Avec et comme celle de Maurice Genevoix, leur première jeunesse a vu « la mort de près », la même. C’est la souvenance des amis tombés qui disputera Guéhenno, dès la trentaine, puis Gilson, aux joies et aux risques de la création solitaire et de la formation des esprits. L’un et l’autre — n’est-ce pas, André Chamson ? — firent délibérément scandale. Songeons bien à leurs engagements politiques : Étienne Gilson et Jean Guéhenno polémistes — car ils le furent tous deux — n’arboraient pas les mêmes emblèmes ; mais l’un et l’autre furent poussés vers l’action civique par une horreur égale de la guerre et de l’indignité. Ils n’avaient pas oublié « la mort des autres ».

Cependant, il est difficile d’être un homme de parti quand on entend garder une seule mesure pour tout : celle de la vérité intelligible, commune à tous les hommes. Voués à l’intelligence, Gilson et Guéhenno furent logiquement enclins à l’universalité. Le premier se partagea délibérément entre ses chaires du Nouveau Monde et celles de ce Quartier Latin où l’Allemand Albert le Grand, l’Italien Saint Thomas d’Aquin, l’Anglais Roger Bacon n’avaient pas eu à produire d’autre passeport que leur génie. C’est sur les routes d’Amérique et d’Afrique que l’Inspecteur Général Jean Guéhenno acheva symboliquement sa longue course universitaire.

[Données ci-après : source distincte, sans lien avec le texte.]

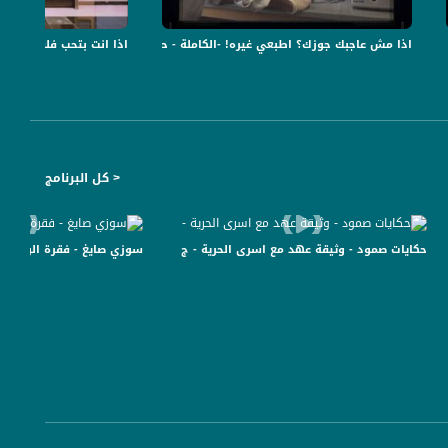
امج USB
اذا مش عاجبك جوزك؟ اطبعي غيره! -الكاملة - حلقة 13 - 4-6-2019- برنامج USB
اذا انت بتحب فلسطين، انت راح
< كل البرنامج
حكايات صمود - وثيقة عهد مع اسرى الحرية - ج 7 -الحلقة كاملة - صباحنا غير -4-7-2016- مساواة
سوزي صايغ - فقرة الرياضة -15-9-2015- قناة مساواة الفضائية -صباحنا غير - sawa Channel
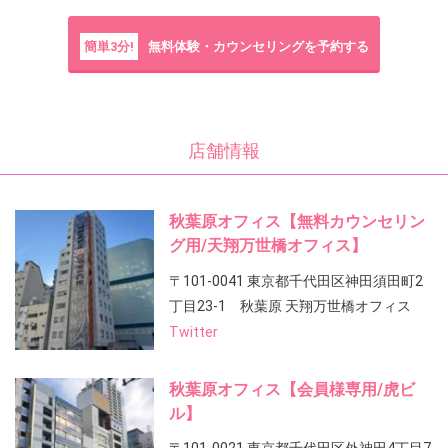
簡単3分!
無料体験・カウンセリングを予約する
店舗情報
秋葉原オフィス【無料カウンセリン
グ用/天翔万世橋オフィス】
〒101-0041 東京都千代田区神田須田町2
丁目23-1 秋葉原 天翔万世橋オフィス
Twitter
秋葉原オフィス【会員様専用/虎ビ
ル】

Les derniers à donner dans le travers de croire que tout ce qui est français est universel sont aussi les premiers à vouloir que tout ce qui est universel soit français de surcroît.

Oui, Gilson et Guéhenno étaient des dogmatiques. Mais — peut-être parce que la musique, à commencer par celle des vers, les préservait du fanatisme abstrait de la raison raisonnante — leur dogmatisme personnel exigeait la compréhension de celui des autres. C’est en cela qu’ils furent vraiment — comme Corneille selon Racine —« de très bons académiciens ».

En recueillant les longs échos éveillés par leur mort, nous ressentons à quel point ils auraient eu tort de se croire méconnus, mais aussi pourquoi leur syntaxe n’a pas vieilli d’un jour. C’est que, fidèle à la définition de Paul Valéry, elle était « une faculté de l’âme ». D’où cette étrange et belle complicité de leurs intonations contraires, quand celui-là dit « le fils de Dieu » et celui-ci « le fils de l’homme ».

 

[1] Mort le 19 septembre 1978, à Auxerre.

[2] Mort le 22 septembre 1978, à Paris.